(What you are asked to do): Word for word, repeat every entry that appears below.

━━━ Extracted entries ━━━

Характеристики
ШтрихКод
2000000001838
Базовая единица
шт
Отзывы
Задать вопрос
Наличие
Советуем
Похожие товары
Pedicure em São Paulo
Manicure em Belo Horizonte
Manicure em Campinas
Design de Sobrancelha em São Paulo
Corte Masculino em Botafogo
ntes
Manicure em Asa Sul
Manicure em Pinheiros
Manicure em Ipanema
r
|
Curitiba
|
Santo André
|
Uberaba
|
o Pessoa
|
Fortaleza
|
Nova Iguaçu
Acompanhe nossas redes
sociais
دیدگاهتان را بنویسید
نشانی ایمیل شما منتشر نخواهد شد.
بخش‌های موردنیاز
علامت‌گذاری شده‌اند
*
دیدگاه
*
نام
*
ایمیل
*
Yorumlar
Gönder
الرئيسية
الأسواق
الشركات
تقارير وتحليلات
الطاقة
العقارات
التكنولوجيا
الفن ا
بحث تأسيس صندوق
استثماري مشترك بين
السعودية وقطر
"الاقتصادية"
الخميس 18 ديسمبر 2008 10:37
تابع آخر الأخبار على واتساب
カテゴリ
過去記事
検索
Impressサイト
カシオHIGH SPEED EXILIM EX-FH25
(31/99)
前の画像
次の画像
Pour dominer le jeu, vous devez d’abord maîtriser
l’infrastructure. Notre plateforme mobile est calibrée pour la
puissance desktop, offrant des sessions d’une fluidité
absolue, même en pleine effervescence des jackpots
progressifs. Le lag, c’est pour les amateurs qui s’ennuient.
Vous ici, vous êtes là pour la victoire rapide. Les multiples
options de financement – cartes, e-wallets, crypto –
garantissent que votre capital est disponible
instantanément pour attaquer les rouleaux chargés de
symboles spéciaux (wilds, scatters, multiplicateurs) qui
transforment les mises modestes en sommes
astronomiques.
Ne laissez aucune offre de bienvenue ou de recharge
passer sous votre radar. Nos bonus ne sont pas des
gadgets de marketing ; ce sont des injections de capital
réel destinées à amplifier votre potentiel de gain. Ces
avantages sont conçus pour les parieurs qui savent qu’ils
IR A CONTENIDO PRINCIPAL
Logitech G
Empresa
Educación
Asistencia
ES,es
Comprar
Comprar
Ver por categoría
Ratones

━━━

(Reply):
Характеристики
ШтрихКод
2000000001838
Базовая единица
шт
Отзывы
Задать вопрос
Наличие
Советуем
Похожие товары
Pedicure em São Paulo
Manicure em Belo Horizonte
Manicure em Campinas
Design de Sobrancelha em São Paulo
Corte Masculino em Botafogo
ntes
Manicure em Asa Sul
Manicure em Pinheiros
Manicure em Ipanema
r
|
Curitiba
|
Santo André
|
Uberaba
|
o Pessoa
|
Fortaleza
|
Nova Iguaçu
Acompanhe nossas redes
sociais
دیدگاهتان را بنویسید
نشانی ایمیل شما منتشر نخواهد شد.
بخش‌های موردنیاز
علامت‌گذاری شده‌اند
*
دیدگاه
*
نام
*
ایمیل
*
Yorumlar
Gönder
الرئيسية
الأسواق
الشركات
تقارير وتحليلات
الطاقة
العقارات
التكنولوجيا
الفن ا
بحث تأسيس صندوق
استثماري مشترك بين
السعودية وقطر
"الاقتصادية"
الخميس 18 ديسمبر 2008 10:37
تابع آخر الأخبار على واتساب
カテゴリ
過去記事
検索
Impressサイト
カシオHIGH SPEED EXILIM EX-FH25
(31/99)
前の画像
次の画像
Pour dominer le jeu, vous devez d’abord maîtriser
l’infrastructure. Notre plateforme mobile est calibrée pour la
puissance desktop, offrant des sessions d’une fluidité
absolue, même en pleine effervescence des jackpots
progressifs. Le lag, c’est pour les amateurs qui s’ennuient.
Vous ici, vous êtes là pour la victoire rapide. Les multiples
options de financement – cartes, e-wallets, crypto –
garantissent que votre capital est disponible
instantanément pour attaquer les rouleaux chargés de
symboles spéciaux (wilds, scatters, multiplicateurs) qui
transforment les mises modestes en sommes
astronomiques.
Ne laissez aucune offre de bienvenue ou de recharge
passer sous votre radar. Nos bonus ne sont pas des
gadgets de marketing ; ce sont des injections de capital
réel destinées à amplifier votre potentiel de gain. Ces
avantages sont conçus pour les parieurs qui savent qu’ils
IR A CONTENIDO PRINCIPAL
Logitech G
Empresa
Educación
Asistencia
ES,es
Comprar
Comprar
Ver por categoría
Ratones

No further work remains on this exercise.